- [Work request] Nothing but the records, transcribed exactly, should appear in the answer; leave the pictures out.
--- Source information ---
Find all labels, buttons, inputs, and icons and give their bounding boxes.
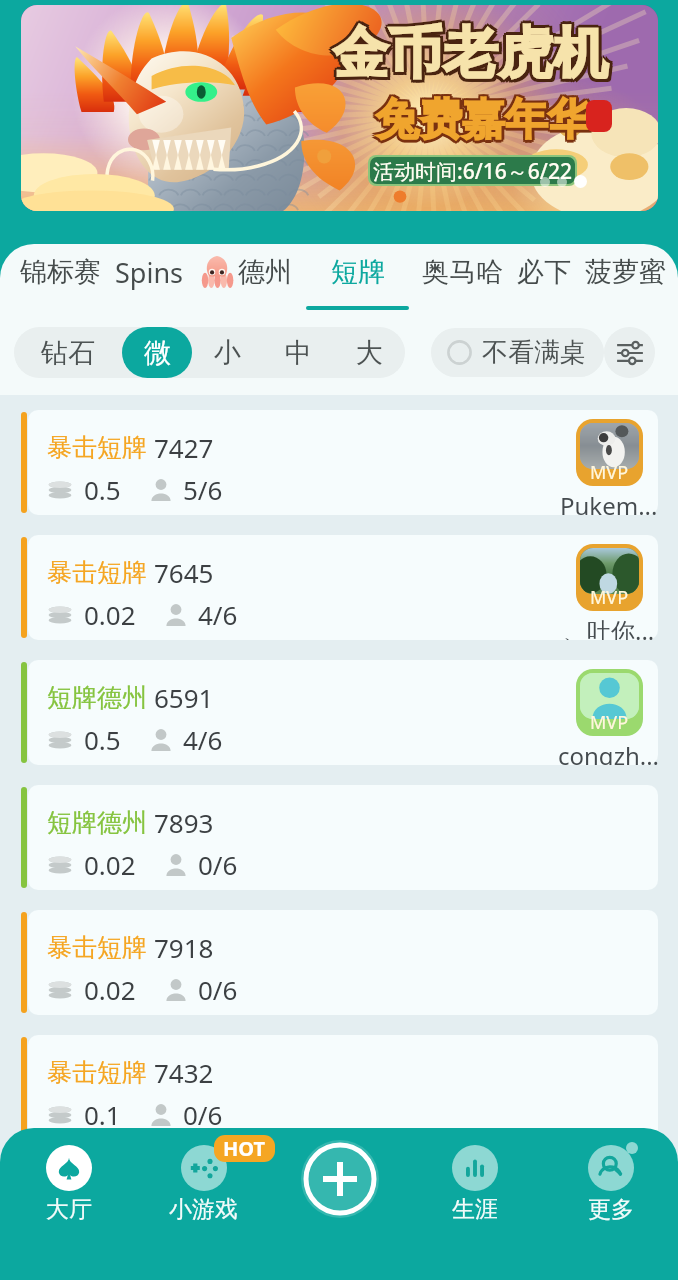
button[interactable]: Create table <box>272 1128 407 1280</box>
staticText: 大 <box>356 336 383 370</box>
staticText: 金币老虎机 <box>330 19 605 88</box>
button[interactable]: 短牌德州 <box>21 785 658 890</box>
button[interactable]: 钻石 <box>14 327 122 378</box>
staticText: 兔费嘉年华 <box>379 93 594 147</box>
staticText: 兔费嘉年华 <box>378 95 593 149</box>
staticText: 金币老虎机 <box>336 19 611 88</box>
staticText: 7645 <box>154 555 214 590</box>
staticText: 0/6 <box>198 847 238 882</box>
button[interactable]: Filter settings <box>604 327 655 378</box>
staticText: 德州 <box>238 255 292 289</box>
staticText: 7918 <box>154 930 214 965</box>
button[interactable]: 生涯 <box>407 1128 542 1280</box>
staticText: 0.5 <box>84 722 121 757</box>
staticText: 短牌德州 <box>47 807 147 838</box>
button[interactable]: 不看满桌 <box>431 328 604 377</box>
staticText: 0/6 <box>198 972 238 1007</box>
staticText: 暴击短牌 <box>47 432 147 463</box>
staticText: 0.5 <box>84 472 121 507</box>
button[interactable]: 中 <box>263 327 334 378</box>
staticText: 金币老虎机 <box>331 17 606 86</box>
staticText: MVP <box>590 460 629 485</box>
staticText: 7893 <box>154 805 214 840</box>
staticText: 暴击短牌 <box>47 557 147 588</box>
button[interactable]: 锦标赛 <box>20 244 101 314</box>
staticText: MVP <box>590 585 629 610</box>
button[interactable]: 暴击短牌 <box>21 410 658 515</box>
button[interactable]: 微 <box>122 327 192 378</box>
staticText: 6591 <box>154 680 214 715</box>
staticText: 大厅 <box>46 1195 92 1224</box>
staticText: 7432 <box>154 1055 214 1090</box>
button[interactable]: 暴击短牌 <box>21 1035 658 1140</box>
staticText: 短牌德州 <box>47 682 147 713</box>
staticText: 更多 <box>588 1195 634 1224</box>
staticText: 锦标赛 <box>20 255 101 289</box>
button[interactable]: 德州 <box>198 244 292 314</box>
staticText: Pukem... <box>560 489 658 515</box>
staticText: 0.02 <box>84 847 136 882</box>
staticText: 小 <box>214 336 241 370</box>
staticText: Spins <box>115 254 184 291</box>
staticText: 0/6 <box>183 1097 223 1132</box>
staticText: 0.1 <box>84 1097 121 1132</box>
staticText: 兔费嘉年华 <box>374 95 589 149</box>
staticText: 兔费嘉年华 <box>376 96 591 150</box>
staticText: 金币老虎机 <box>333 22 608 91</box>
staticText: 5/6 <box>183 472 223 507</box>
staticText: 暴击短牌 <box>47 1057 147 1088</box>
staticText: 0.02 <box>84 597 136 632</box>
staticText: 金币老虎机 <box>333 19 608 88</box>
button[interactable]: 小 <box>192 327 263 378</box>
staticText: 奥马哈 <box>422 255 503 289</box>
button[interactable]: 金币老虎机 <box>21 5 658 211</box>
staticText: 钻石 <box>41 336 95 370</box>
staticText: 中 <box>285 336 312 370</box>
button[interactable]: 暴击短牌 <box>21 535 658 640</box>
staticText: 必下 <box>517 255 571 289</box>
button[interactable]: Spins <box>115 244 184 314</box>
button[interactable]: 大 <box>334 327 405 378</box>
staticText: 菠萝蜜 <box>585 255 666 289</box>
staticText: 金币老虎机 <box>333 16 608 85</box>
staticText: 兔费嘉年华 <box>376 91 591 145</box>
staticText: 兔费嘉年华 <box>374 93 589 147</box>
button[interactable]: 必下 <box>517 244 571 314</box>
staticText: 生涯 <box>452 1195 498 1224</box>
staticText: 金币老虎机 <box>336 22 611 91</box>
staticText: 0.02 <box>84 972 136 1007</box>
button[interactable]: 大厅 <box>1 1128 136 1280</box>
button[interactable]: 奥马哈 <box>422 244 503 314</box>
staticText: 暴击短牌 <box>47 932 147 963</box>
button[interactable]: 菠萝蜜 <box>585 244 666 314</box>
button[interactable]: 短牌德州 <box>21 660 658 765</box>
staticText: 、吐你... <box>563 614 655 640</box>
button[interactable]: 暴击短牌 <box>21 910 658 1015</box>
staticText: 短牌 <box>331 255 385 289</box>
staticText: 小游戏 <box>169 1195 238 1224</box>
button[interactable]: 更多 <box>543 1128 678 1280</box>
staticText: HOT <box>223 1135 266 1162</box>
staticText: 金币老虎机 <box>336 17 611 86</box>
staticText: 活动时间:6/16～6/22 <box>373 157 572 184</box>
staticText: 金币老虎机 <box>331 22 606 91</box>
staticText: 兔费嘉年华 <box>374 91 589 145</box>
staticText: 7427 <box>154 430 214 465</box>
staticText: congzh... <box>558 739 660 765</box>
staticText: 兔费嘉年华 <box>378 91 593 145</box>
button[interactable]: 短牌 <box>306 244 409 314</box>
staticText: MVP <box>590 710 629 735</box>
staticText: 微 <box>144 336 171 370</box>
staticText: 4/6 <box>198 597 238 632</box>
staticText: 4/6 <box>183 722 223 757</box>
staticText: 不看满桌 <box>482 336 586 369</box>
staticText: 兔费嘉年华 <box>376 93 591 147</box>
button[interactable]: HOT <box>136 1128 271 1280</box>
---
- [Exercise solution]
Find all labels, buttons, inputs, and icons and give their bounding boxes.
button[interactable]: Create table <box>272 1128 407 1280</box>
staticText: 大 <box>356 336 383 370</box>
staticText: 金币老虎机 <box>330 19 605 88</box>
button[interactable]: 短牌德州 <box>21 785 658 890</box>
button[interactable]: 钻石 <box>14 327 122 378</box>
staticText: 兔费嘉年华 <box>379 93 594 147</box>
staticText: 兔费嘉年华 <box>378 95 593 149</box>
staticText: 金币老虎机 <box>336 19 611 88</box>
staticText: 7645 <box>154 555 214 590</box>
staticText: 0/6 <box>198 847 238 882</box>
button[interactable]: Filter settings <box>604 327 655 378</box>
staticText: 德州 <box>238 255 292 289</box>
staticText: 7918 <box>154 930 214 965</box>
button[interactable]: 生涯 <box>407 1128 542 1280</box>
staticText: 0.5 <box>84 722 121 757</box>
staticText: 短牌德州 <box>47 807 147 838</box>
button[interactable]: 不看满桌 <box>431 328 604 377</box>
staticText: 0/6 <box>198 972 238 1007</box>
staticText: 暴击短牌 <box>47 432 147 463</box>
staticText: 0.5 <box>84 472 121 507</box>
button[interactable]: 中 <box>263 327 334 378</box>
staticText: 金币老虎机 <box>331 17 606 86</box>
staticText: MVP <box>590 460 629 485</box>
staticText: 7893 <box>154 805 214 840</box>
staticText: 暴击短牌 <box>47 557 147 588</box>
button[interactable]: 锦标赛 <box>20 244 101 314</box>
staticText: MVP <box>590 585 629 610</box>
button[interactable]: 暴击短牌 <box>21 410 658 515</box>
button[interactable]: 微 <box>122 327 192 378</box>
staticText: 6591 <box>154 680 214 715</box>
staticText: 大厅 <box>46 1195 92 1224</box>
staticText: 7432 <box>154 1055 214 1090</box>
button[interactable]: 暴击短牌 <box>21 1035 658 1140</box>
staticText: 短牌德州 <box>47 682 147 713</box>
staticText: 更多 <box>588 1195 634 1224</box>
staticText: 锦标赛 <box>20 255 101 289</box>
button[interactable]: 德州 <box>198 244 292 314</box>
staticText: Pukem... <box>560 489 658 515</box>
staticText: 0.02 <box>84 847 136 882</box>
staticText: 小 <box>214 336 241 370</box>
staticText: Spins <box>115 254 184 291</box>
staticText: 0/6 <box>183 1097 223 1132</box>
staticText: 0.1 <box>84 1097 121 1132</box>
staticText: 兔费嘉年华 <box>374 95 589 149</box>
staticText: 兔费嘉年华 <box>376 96 591 150</box>
staticText: 金币老虎机 <box>333 22 608 91</box>
staticText: 5/6 <box>183 472 223 507</box>
staticText: 暴击短牌 <box>47 1057 147 1088</box>
staticText: 0.02 <box>84 597 136 632</box>
staticText: 金币老虎机 <box>333 19 608 88</box>
button[interactable]: 小 <box>192 327 263 378</box>
staticText: 奥马哈 <box>422 255 503 289</box>
button[interactable]: 金币老虎机 <box>21 5 658 211</box>
staticText: 钻石 <box>41 336 95 370</box>
staticText: 中 <box>285 336 312 370</box>
button[interactable]: 暴击短牌 <box>21 535 658 640</box>
staticText: 必下 <box>517 255 571 289</box>
button[interactable]: Spins <box>115 244 184 314</box>
button[interactable]: 大 <box>334 327 405 378</box>
staticText: 菠萝蜜 <box>585 255 666 289</box>
staticText: 金币老虎机 <box>333 16 608 85</box>
staticText: 兔费嘉年华 <box>376 91 591 145</box>
staticText: 兔费嘉年华 <box>374 93 589 147</box>
button[interactable]: 必下 <box>517 244 571 314</box>
staticText: 生涯 <box>452 1195 498 1224</box>
staticText: 金币老虎机 <box>336 22 611 91</box>
staticText: 0.02 <box>84 972 136 1007</box>
button[interactable]: 大厅 <box>1 1128 136 1280</box>
button[interactable]: 奥马哈 <box>422 244 503 314</box>
staticText: 暴击短牌 <box>47 932 147 963</box>
button[interactable]: 菠萝蜜 <box>585 244 666 314</box>
button[interactable]: 短牌德州 <box>21 660 658 765</box>
staticText: 、吐你... <box>563 614 655 640</box>
button[interactable]: 暴击短牌 <box>21 910 658 1015</box>
staticText: 短牌 <box>331 255 385 289</box>
staticText: 小游戏 <box>169 1195 238 1224</box>
button[interactable]: 更多 <box>543 1128 678 1280</box>
staticText: HOT <box>223 1135 266 1162</box>
staticText: 金币老虎机 <box>336 17 611 86</box>
staticText: 活动时间:6/16～6/22 <box>373 157 572 184</box>
staticText: 金币老虎机 <box>331 22 606 91</box>
staticText: 兔费嘉年华 <box>374 91 589 145</box>
staticText: 7427 <box>154 430 214 465</box>
staticText: congzh... <box>558 739 660 765</box>
staticText: 兔费嘉年华 <box>378 91 593 145</box>
button[interactable]: 短牌 <box>306 244 409 314</box>
staticText: MVP <box>590 710 629 735</box>
staticText: 微 <box>144 336 171 370</box>
staticText: 4/6 <box>198 597 238 632</box>
staticText: 4/6 <box>183 722 223 757</box>
staticText: 不看满桌 <box>482 336 586 369</box>
staticText: 兔费嘉年华 <box>376 93 591 147</box>
button[interactable]: HOT <box>136 1128 271 1280</box>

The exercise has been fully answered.